Aquellas cañas (se denominaban así también a las de los cereales) eran una riqueza económica, y cuando un vendaval arruinaba un cañaveral o un sembrado había ocurrido una calamitas, es decir, una calamidad para los habitantes que vivían de aquello. El gramático Donato explica que los rústicos llaman al granizo calamidad, porque destroza las cañas («calamitatem rustici grandinem dicunt, quod calamos conminuat»). Posteriormente calamidad se extendió a cualquier desastre natural, y más tarde a una ruina de cualquier tipo. “Eres un/a calamidad” se usa aún hoy para reconvenir a una persona a la que todo le sale mal, o que tiene una especial habilidad para estropear las cosas. Pero nuestra lengua dispone de varias palabras más de la misma raíz. Del diminutivo calamellus deriva caramillo, ‘flauta simple de caña, madera o hueso’, ya que estas flautas se hacían cortando una caña y practicándole unos orificios que permitían obtener unas cuantas notas. Y existe también el duplicado carambillo. Pero a través del francés chalemie, que deriva asimismo de calamullus, nos llega a finales de la Edad Media un precioso chirimía, ‘especie de flauta con diez agujeros y lengüeta de caña’, y su duplicado chiremía, que se encuentra atestiguado ya en 1461 en la Crónica del condestable Miguel Lucas. Hay otra variante castellana, que es chirumbela y churumbela, ‘instrumento musical de viento semejante a la chirimía’. J. Corominas sostiene que de churumbela
pasando por el sentido figurado de‘pene’ (tenemos ‘gaita’ con el mismo sentido) se ha llegado a churumbel, voz andaluza y agitanada con el sentido de ‘niño pequeño’.

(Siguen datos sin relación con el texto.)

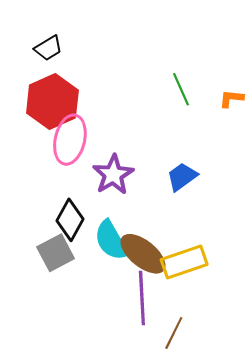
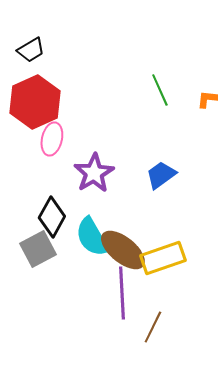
pink ellipse: (70, 140) -> (52, 139), size x0.7

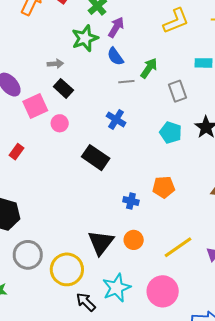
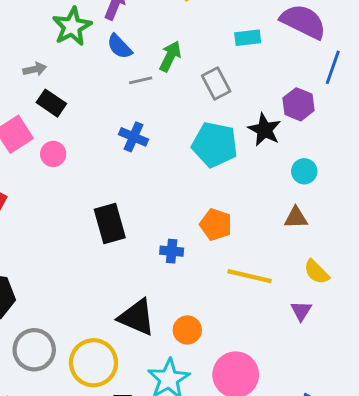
cyan pentagon: (171, 133) -> (215, 145), size x1.4
black rectangle: (96, 158) -> (110, 224), moved, turned 48
orange pentagon: (164, 187) -> (216, 225), turned 30
orange circle: (134, 240) -> (187, 330), moved
black triangle: (101, 243) -> (137, 317), turned -36
yellow line: (178, 247) -> (250, 276), moved, turned 56

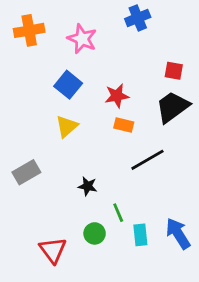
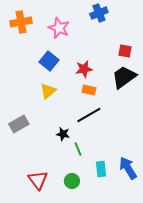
black line: (147, 160) -> (89, 115), moved
green line: (118, 213) -> (78, 149), moved
green circle: (95, 233) -> (72, 181), moved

De otro diminutivo, calamulus, obtenemos carámbano a partir de la forma que presenta, ‘pedazo de hielo que queda colgando al helarse el agua que cae o gotea de algún sitio; por ejemplo, de los tejados’.
Y llegamos a Portugal, donde se elaboraba un dulce con la forma de caña o carámbano llamado ‘caramelo’, que dio nuestro caramelo, que a su vez pasó al francés y al italiano, y que nos recuerda esas grandes barras de dulce que todavía se pueden ver en las ferias de nuestros pueblos, que hacen la deliciade los niños porque les permite estar chupando durante toda una tarde.
Una última referencia para los biólogos, que conocen bien ese ‘sapo pequeño verde con uñas planas y redondas que habita entre cañas’ llamado calamita o calamite (bufo calamita). Hay términos tan visuales que tienen una familia bien numerosa. Y de calamus, por el rastro que nos ha dejado, bien podemos decir: “¡Eres la caña!”.